If i put 12V to pin 1, the Output goes to 1.6 volts
If i measure pin 3 i get ground, but when i ground input Sig 2 i get 12V
If i measure pin 4 i get 12V (via a 330ohm resistor to 12V) and ground input sig 1 I get ground

From what i gather, it's a working correctly

NOW with the IC installed
pin 1 has 0.575 volts
pin 2 & 5 has 12 volts (which makes since)
pin 3 has 49mv
pin 4 has 12 volts
pin 6 has 0 volts (IE ground)

Now grounding the inputs.

Input 1 grounded, pin 1 goes to 0.624 volts
Input 2 grounded, pin 1 stays the same.
Inputs 1 and 2 grounded pin 1 goes to 0.620?! Ain't it suppose to go to 12V?

Another device i'm going to need to do some testing on!. I have tried it on my breadboard but that's using side 2 (as with the diagram Scott made) and it seemed to work. Can one side fail and not the other?

thanks again
 

ScottWang

Joined Aug 23, 2012
7,397
The below is the CD4013 D F-F Functions simple tester, I haven't test, if you want then you can try it, Led limits to about 4 mA.

I didn't design the auto reset, so it could be lighting the led with any of Q or /Q, if you want a auto reset then you can connecting a 0.1uf /25V to reset pin 10(R2) and +12V, and R4 change to 47K, the circuit was designed to test the toggle function of D F-F, every time when the Sw1 was pressed then the Q and /Q will be change as a toggle status, you can also using Sw2 and Sw3 push button switches to test the set and reset functions, and then all the functions will be tested

* When you testing, some pins of the another un-test D F-F should be connected to Gnd as D, Ck,Set, Reset.

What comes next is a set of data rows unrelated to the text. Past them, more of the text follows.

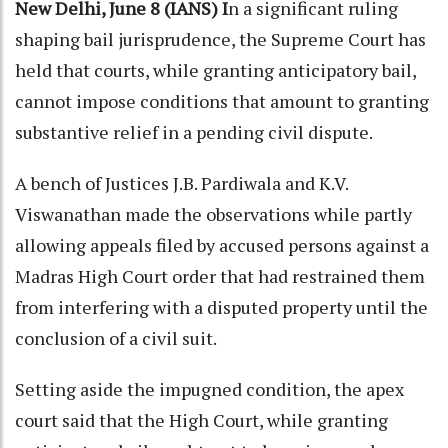
New Delhi, June 8 (IANS) I
n a significant ruling
shaping bail jurisprudence, the Supreme Court has
held that courts, while granting anticipatory bail,
cannot impose conditions that amount to granting
substantive relief in a pending civil dispute.
A bench of Justices J.B. Pardiwala and K.V.
Viswanathan made the observations while partly
allowing appeals filed by accused persons against a
Madras High Court order that had restrained them
from interfering with a disputed property until the
conclusion of a civil suit.
Setting aside the impugned condition, the apex
court said that the High Court, while granting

CD4013Tester_ScottWang.gif
 

Thread Starter

Kev0511

Joined Jul 20, 2004
39
Always delayed in my response

Scott; the 4013 I think was just dead, tried it again in my breadboard circuit and it didn't work on either side, also thank you for the testing schematic!

Also learnt after reading more on the test I'm trying to simulate, is I'll need to get the triggered side down to around 0.25-0.5 volts instead of the 1.6ish I thought it was! Easy enough with a change of resistor(s) so that may not be a problem.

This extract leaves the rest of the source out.